(Collected data entries)
--------------------

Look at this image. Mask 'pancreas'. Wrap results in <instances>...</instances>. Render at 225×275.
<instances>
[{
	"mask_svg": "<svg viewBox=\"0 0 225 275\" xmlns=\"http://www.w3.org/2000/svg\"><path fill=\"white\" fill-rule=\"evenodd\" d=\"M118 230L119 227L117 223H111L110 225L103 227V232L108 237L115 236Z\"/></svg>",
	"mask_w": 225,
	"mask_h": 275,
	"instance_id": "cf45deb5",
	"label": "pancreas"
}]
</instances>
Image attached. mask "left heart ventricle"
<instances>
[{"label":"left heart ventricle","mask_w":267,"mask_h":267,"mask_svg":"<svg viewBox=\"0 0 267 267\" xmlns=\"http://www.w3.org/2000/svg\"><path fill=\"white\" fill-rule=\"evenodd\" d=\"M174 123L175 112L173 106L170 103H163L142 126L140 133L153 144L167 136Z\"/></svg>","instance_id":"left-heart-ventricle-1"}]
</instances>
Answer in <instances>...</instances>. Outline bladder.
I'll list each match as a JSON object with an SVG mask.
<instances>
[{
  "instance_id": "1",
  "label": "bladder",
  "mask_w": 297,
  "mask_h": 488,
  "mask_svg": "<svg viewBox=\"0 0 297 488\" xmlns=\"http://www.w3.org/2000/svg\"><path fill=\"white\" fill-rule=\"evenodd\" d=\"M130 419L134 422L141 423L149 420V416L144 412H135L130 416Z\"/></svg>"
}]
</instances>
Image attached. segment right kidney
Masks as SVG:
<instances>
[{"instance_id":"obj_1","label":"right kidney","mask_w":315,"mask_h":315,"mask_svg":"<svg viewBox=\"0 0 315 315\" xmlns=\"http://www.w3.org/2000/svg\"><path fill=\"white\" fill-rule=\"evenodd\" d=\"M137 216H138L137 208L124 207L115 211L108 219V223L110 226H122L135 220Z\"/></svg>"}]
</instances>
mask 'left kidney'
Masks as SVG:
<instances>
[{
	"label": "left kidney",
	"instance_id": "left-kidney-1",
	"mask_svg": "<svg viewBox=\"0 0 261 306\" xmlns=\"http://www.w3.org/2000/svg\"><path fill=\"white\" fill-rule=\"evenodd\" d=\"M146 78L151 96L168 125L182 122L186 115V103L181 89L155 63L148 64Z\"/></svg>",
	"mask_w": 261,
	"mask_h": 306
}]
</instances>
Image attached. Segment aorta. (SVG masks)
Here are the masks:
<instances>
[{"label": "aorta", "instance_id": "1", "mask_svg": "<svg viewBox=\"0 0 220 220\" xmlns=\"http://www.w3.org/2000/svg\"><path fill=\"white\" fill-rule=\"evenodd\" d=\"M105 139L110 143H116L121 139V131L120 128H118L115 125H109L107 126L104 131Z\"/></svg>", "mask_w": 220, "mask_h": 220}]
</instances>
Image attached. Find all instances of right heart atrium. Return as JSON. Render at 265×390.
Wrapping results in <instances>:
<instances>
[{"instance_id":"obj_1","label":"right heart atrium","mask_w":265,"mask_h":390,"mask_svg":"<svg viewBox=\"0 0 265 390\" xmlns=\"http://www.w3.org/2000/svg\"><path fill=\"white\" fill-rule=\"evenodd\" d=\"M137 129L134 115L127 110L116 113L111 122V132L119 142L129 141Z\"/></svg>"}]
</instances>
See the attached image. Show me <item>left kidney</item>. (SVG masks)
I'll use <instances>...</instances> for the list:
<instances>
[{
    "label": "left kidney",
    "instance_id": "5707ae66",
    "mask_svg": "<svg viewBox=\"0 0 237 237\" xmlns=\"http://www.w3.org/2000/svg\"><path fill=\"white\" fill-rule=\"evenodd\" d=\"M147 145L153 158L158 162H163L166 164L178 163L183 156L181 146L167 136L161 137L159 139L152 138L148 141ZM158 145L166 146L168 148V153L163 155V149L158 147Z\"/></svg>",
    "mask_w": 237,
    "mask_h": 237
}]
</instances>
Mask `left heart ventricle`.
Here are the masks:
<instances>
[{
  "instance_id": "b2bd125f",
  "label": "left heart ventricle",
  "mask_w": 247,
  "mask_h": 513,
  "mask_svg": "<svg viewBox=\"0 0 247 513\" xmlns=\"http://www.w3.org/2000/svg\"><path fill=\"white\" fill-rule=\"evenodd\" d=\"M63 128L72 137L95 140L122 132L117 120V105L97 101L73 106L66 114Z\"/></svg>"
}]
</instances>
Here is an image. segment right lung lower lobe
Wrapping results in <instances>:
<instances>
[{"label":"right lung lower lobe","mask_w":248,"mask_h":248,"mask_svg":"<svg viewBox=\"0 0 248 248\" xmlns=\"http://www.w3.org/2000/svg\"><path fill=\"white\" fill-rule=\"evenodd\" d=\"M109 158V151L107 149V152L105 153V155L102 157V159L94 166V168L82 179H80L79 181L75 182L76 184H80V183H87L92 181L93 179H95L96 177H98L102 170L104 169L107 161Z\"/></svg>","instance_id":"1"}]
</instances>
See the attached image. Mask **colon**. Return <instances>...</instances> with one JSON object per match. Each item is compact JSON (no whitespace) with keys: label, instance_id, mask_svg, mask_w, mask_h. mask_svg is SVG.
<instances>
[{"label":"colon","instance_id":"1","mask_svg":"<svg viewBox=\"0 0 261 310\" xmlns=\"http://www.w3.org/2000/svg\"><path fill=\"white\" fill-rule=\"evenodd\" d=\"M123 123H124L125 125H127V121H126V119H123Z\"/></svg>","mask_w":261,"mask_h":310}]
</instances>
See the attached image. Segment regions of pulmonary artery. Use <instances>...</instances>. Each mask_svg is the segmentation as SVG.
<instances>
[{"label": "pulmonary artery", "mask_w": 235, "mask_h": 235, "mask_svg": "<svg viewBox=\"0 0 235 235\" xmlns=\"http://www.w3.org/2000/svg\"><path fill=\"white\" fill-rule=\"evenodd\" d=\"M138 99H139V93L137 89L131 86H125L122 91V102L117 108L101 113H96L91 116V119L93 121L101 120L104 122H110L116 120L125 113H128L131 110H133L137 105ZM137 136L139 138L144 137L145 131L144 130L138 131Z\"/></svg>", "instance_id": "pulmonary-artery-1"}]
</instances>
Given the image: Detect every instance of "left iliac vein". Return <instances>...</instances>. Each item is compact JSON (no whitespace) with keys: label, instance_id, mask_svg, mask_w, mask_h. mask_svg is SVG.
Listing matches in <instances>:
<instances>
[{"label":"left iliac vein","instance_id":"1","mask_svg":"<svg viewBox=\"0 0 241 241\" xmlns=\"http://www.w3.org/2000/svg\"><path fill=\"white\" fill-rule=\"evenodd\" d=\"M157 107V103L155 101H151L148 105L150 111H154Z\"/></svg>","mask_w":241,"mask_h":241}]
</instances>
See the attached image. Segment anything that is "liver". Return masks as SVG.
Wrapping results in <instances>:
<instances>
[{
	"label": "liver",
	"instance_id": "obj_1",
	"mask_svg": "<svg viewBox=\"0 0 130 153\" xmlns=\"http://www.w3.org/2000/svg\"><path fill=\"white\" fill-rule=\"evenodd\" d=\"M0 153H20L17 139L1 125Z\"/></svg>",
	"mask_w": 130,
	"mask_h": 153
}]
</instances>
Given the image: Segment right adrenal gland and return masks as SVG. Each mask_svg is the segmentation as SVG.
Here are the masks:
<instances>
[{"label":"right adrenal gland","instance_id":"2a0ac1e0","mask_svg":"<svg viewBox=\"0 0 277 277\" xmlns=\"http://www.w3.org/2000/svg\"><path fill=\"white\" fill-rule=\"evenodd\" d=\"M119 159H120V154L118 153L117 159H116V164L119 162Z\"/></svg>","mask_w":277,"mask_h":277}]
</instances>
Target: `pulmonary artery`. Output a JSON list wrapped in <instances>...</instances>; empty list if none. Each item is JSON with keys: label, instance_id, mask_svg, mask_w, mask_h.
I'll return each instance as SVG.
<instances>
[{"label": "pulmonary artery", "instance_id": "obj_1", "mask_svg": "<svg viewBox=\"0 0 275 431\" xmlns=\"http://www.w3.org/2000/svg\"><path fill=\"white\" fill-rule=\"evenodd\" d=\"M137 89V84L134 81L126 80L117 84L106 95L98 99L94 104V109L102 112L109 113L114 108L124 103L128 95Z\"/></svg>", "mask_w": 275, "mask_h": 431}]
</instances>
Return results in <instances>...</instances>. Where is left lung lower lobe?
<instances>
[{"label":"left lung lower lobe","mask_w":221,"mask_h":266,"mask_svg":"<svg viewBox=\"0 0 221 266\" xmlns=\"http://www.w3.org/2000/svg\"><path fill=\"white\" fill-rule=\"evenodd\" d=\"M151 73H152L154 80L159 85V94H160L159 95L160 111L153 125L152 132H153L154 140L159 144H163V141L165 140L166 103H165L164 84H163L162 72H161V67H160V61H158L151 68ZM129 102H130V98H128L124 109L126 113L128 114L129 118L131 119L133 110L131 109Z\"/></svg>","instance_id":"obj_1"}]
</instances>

--------------------

What you should do:
From the line that contains "Given the image: Segment" through the end of the records above, print every line exactly and nothing else.

Result:
Given the image: Segment right adrenal gland and return masks as SVG. Each mask_svg is the segmentation as SVG.
Here are the masks:
<instances>
[{"label":"right adrenal gland","instance_id":"2a0ac1e0","mask_svg":"<svg viewBox=\"0 0 277 277\" xmlns=\"http://www.w3.org/2000/svg\"><path fill=\"white\" fill-rule=\"evenodd\" d=\"M119 159H120V154L118 153L117 159H116V164L119 162Z\"/></svg>","mask_w":277,"mask_h":277}]
</instances>
Target: `pulmonary artery`. Output a JSON list wrapped in <instances>...</instances>; empty list if none. Each item is JSON with keys: label, instance_id, mask_svg, mask_w, mask_h.
I'll return each instance as SVG.
<instances>
[{"label": "pulmonary artery", "instance_id": "obj_1", "mask_svg": "<svg viewBox=\"0 0 275 431\" xmlns=\"http://www.w3.org/2000/svg\"><path fill=\"white\" fill-rule=\"evenodd\" d=\"M137 89V84L134 81L126 80L117 84L106 95L98 99L94 104V109L102 112L109 113L114 108L124 103L128 95Z\"/></svg>", "mask_w": 275, "mask_h": 431}]
</instances>
Return results in <instances>...</instances>. Where is left lung lower lobe?
<instances>
[{"label":"left lung lower lobe","mask_w":221,"mask_h":266,"mask_svg":"<svg viewBox=\"0 0 221 266\" xmlns=\"http://www.w3.org/2000/svg\"><path fill=\"white\" fill-rule=\"evenodd\" d=\"M151 73H152L154 80L159 85V94H160L159 95L160 111L153 125L152 132H153L154 140L159 144H163V141L165 140L166 103H165L164 84H163L162 72H161V67H160V61H158L151 68ZM129 102H130V98H128L124 109L126 113L128 114L129 118L131 119L133 110L131 109Z\"/></svg>","instance_id":"obj_1"}]
</instances>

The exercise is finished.